Part III: Collaboration Metrics Based On Node-Level Measures Of Centrality

Different metrics can be used to assess the centrality of researchers in the UF scientific community. Degree centrality is the number of collaborators a researcher has, that is, his degree of connectedness to the network. Betweenness centrality is a measure of brokerage, as it quantifies the extent to which a researcher falls on the network paths between other researchers, and is a bridge between separate areas of the network. Closeness centrality measures the extent to which a scientist is close to every other actor, and can easily reach to the rest of the network. Researchers in the CTSI show higher centrality values on average on all these measures in 2008-2012, in both the publication and grant networks, compared to researchers outside the CTSI. In other words, the CTSI gathers some of the most central UF scientists, who tend to be better connected to the university scientific network, more often located in brokering positions between different research groups, and able to more easily reach to other UF scientists to whom they are not directly connected.

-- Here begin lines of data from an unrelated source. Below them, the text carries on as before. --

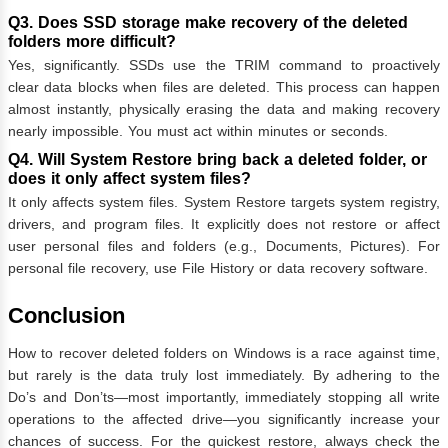
Q3. Does SSD storage make recovery of the deleted
folders more difficult?
Yes, significantly. SSDs use the TRIM command to proactively
clear data blocks when files are deleted. This process can happen
almost instantly, physically erasing the data and making recovery
nearly impossible. You must act within minutes or seconds.
Q4. Will System Restore bring back a deleted folder, or
does it only affect system files?
It only affects system files. System Restore targets system registry,
drivers, and program files. It explicitly does not restore or affect
user personal files and folders (e.g., Documents, Pictures). For
personal file recovery, use File History or data recovery software.
Conclusion
How to recover deleted folders on Windows is a race against time,
but rarely is the data truly lost immediately. By adhering to the
Do’s and Don’ts—most importantly, immediately stopping all write
operations to the affected drive—you significantly increase your
chances of success. For the quickest restore, always check the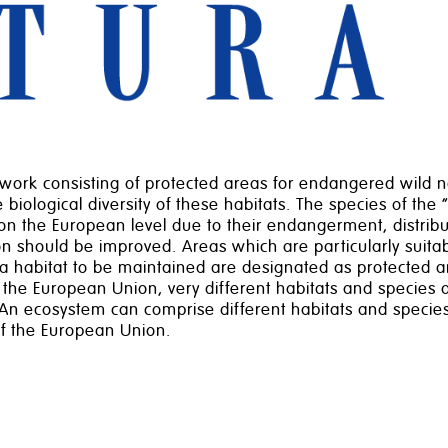
rk consisting of protected areas for endangered wild na
biological diversity of these habitats. The species of the 
on the European level due to their endangerment, distribut
ion should be improved. Areas which are particularly suita
 a habitat to be maintained are designated as protected a
 the European Union, very different habitats and species ar
n ecosystem can comprise different habitats and species
of the European Union.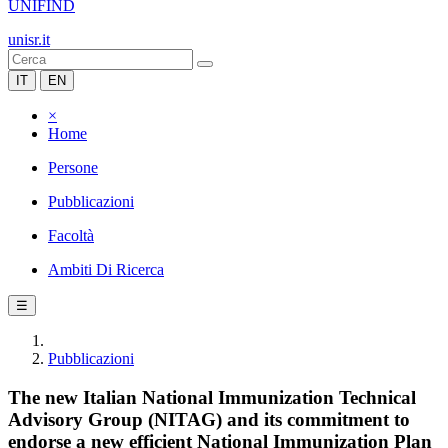
UNIFIND
unisr.it
IT
EN
×
Home
Persone
Pubblicazioni
Facoltà
Ambiti Di Ricerca
☰
Pubblicazioni
The new Italian National Immunization Technical
Advisory Group (NITAG) and its commitment to
endorse a new efficient National Immunization Plan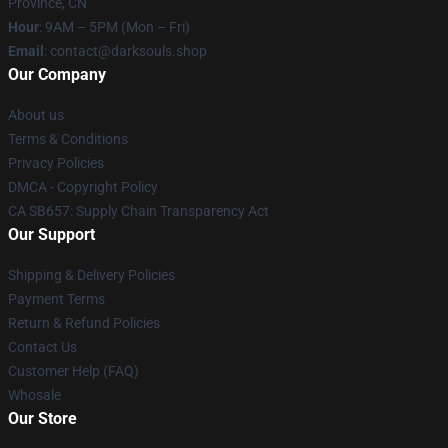
Province, CN
Hour
: 9AM – 5PM (Mon – Fri)
Email
: contact@darksouls.shop
Our Company
About us
Terms & Conditions
Privacy Policies
DMCA - Copyright Policy
CA SB657: Supply Chain Transparency Act
Our Support
Shipping & Delivery Policies
Payment Terms
Return & Refund Policies
Contact Us
Customer Help (FAQ)
Whosale
Our Store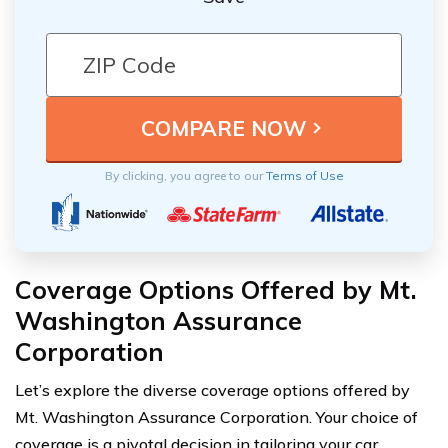
By clicking, you agree to our
Terms of Use
Coverage Options Offered by Mt.
Washington Assurance
Corporation
Let’s explore the diverse coverage options offered by
Mt. Washington Assurance Corporation. Your choice of
coverage is a pivotal decision in tailoring your car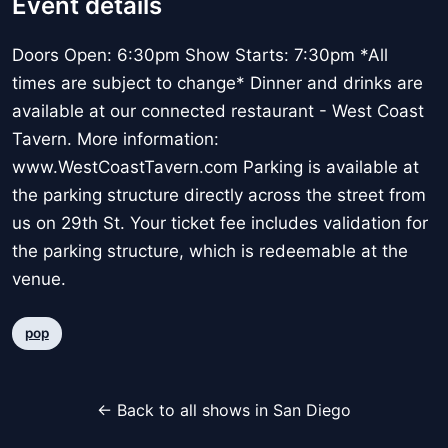
Event details
Doors Open: 6:30pm Show Starts: 7:30pm *All
times are subject to change* Dinner and drinks are
available at our connected restaurant - West Coast
Tavern. More information:
www.WestCoastTavern.com Parking is available at
the parking structure directly across the street from
us on 29th St. Your ticket fee includes validation for
the parking structure, which is redeemable at the
venue.
pop
← Back to all shows in San Diego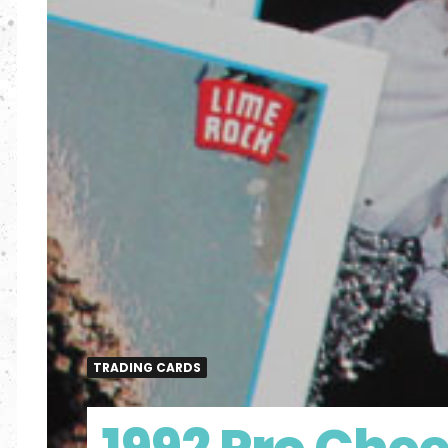
TRADING CARDS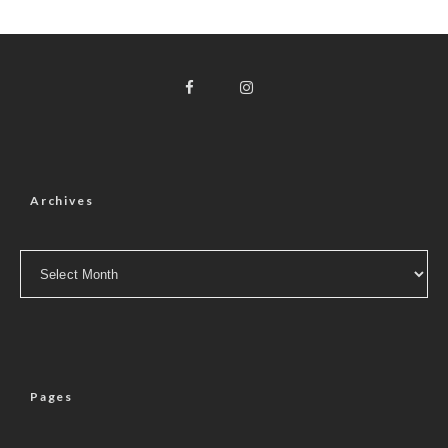
Archives
Archives
Pages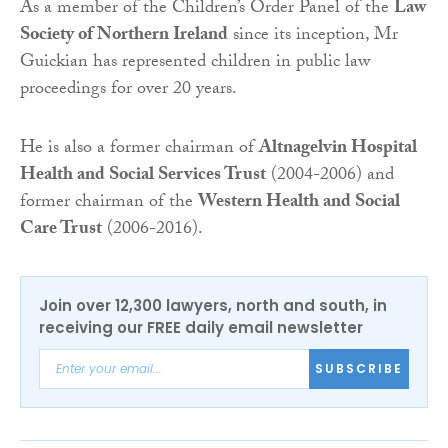
As a member of the Children’s Order Panel of the
Law
Society of Northern Ireland
since its inception, Mr
Guickian has represented children in public law
proceedings for over 20 years.
He is also a former chairman of
Altnagelvin Hospital
Health and Social Services Trust
(2004-2006) and
former chairman of the
Western Health and Social
Care Trust
(2006-2016).
Join over 12,300 lawyers, north and south, in
receiving our FREE daily email newsletter
SUBSCRIBE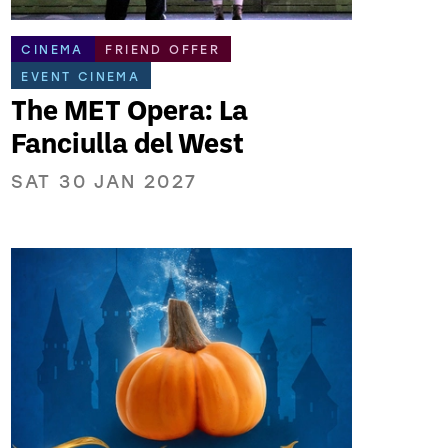
CINEMA
FRIEND OFFER
EVENT CINEMA
The MET Opera: La
Fanciulla del West
SAT 30 JAN 2027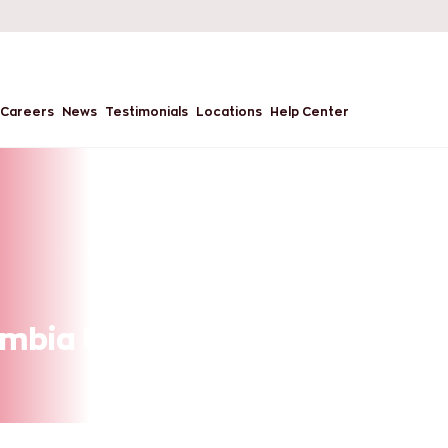
Careers
News
Testimonials
Locations
Help Center
mbia University, USA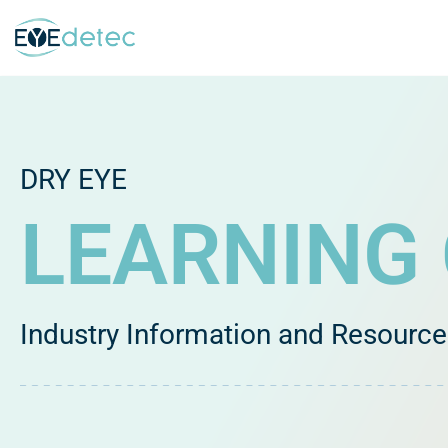
Skip
to
content
DRY EYE
LEARNING
Industry Information and Resourc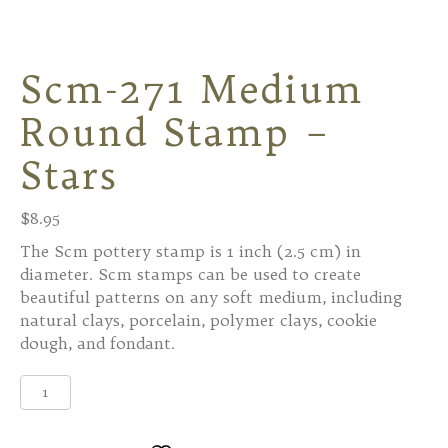
Scm-271 Medium
Round Stamp –
Stars
$
8.95
The Scm pottery stamp is 1 inch (2.5 cm) in
diameter. Scm stamps can be used to create
beautiful patterns on any soft medium, including
natural clays, porcelain, polymer clays, cookie
dough, and fondant.
Scm-
271
Medium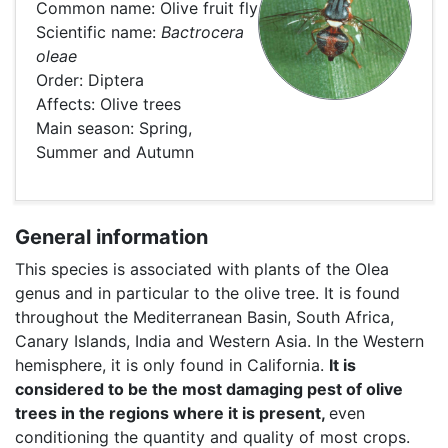
Common name: Olive fruit fly
Scientific name:
Bactrocera
oleae
Order: Diptera
Affects: Olive trees
Main season: Spring,
Summer and Autumn
General information
This species is associated with plants of the Olea
genus and in particular to the olive tree. It is found
throughout the Mediterranean Basin, South Africa,
Canary Islands, India and Western Asia. In the Western
hemisphere, it is only found in California.
It is
considered to be the most damaging pest of olive
trees in the regions where it is present,
even
conditioning the quantity and quality of most crops.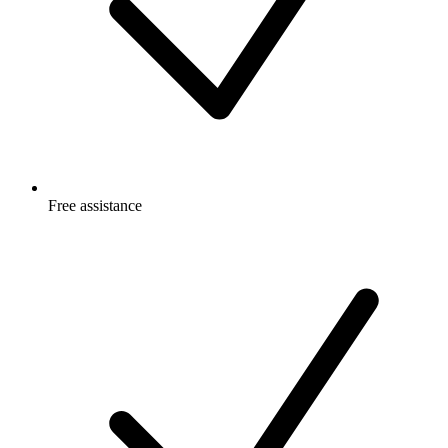
Free
assistance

Part IV: Collaboration Metrics Based On Diversity Of Actor Attributes

In our scientific networks, the neighborhood of a researcher is the set of all his collaborators in a year. Thus, the degree of department, college or discipline diversity in a researcher’s neighborhood measures the extent to which that researcher engages in interdisciplinary research. CTSI researchers show a higher neighborhood diversity on average over 2008-2012, which means that the CTSI has functioned as a hub for interdisciplinary research at UF in the last years. This is confirmed by the higher number of authors per publication and investigators per grant in the CTSI, compared to the rest of the university. Finally, the CTSI exhibits a prevalence of “open triads” of researchers, as opposed to closed triads, over the years. As open triads tend to connect separate and distant areas of the network, this structural feature of the CTSI network suggests as well an increasing diversity of backgrounds, methods, and substantive topics in CTSI research activities.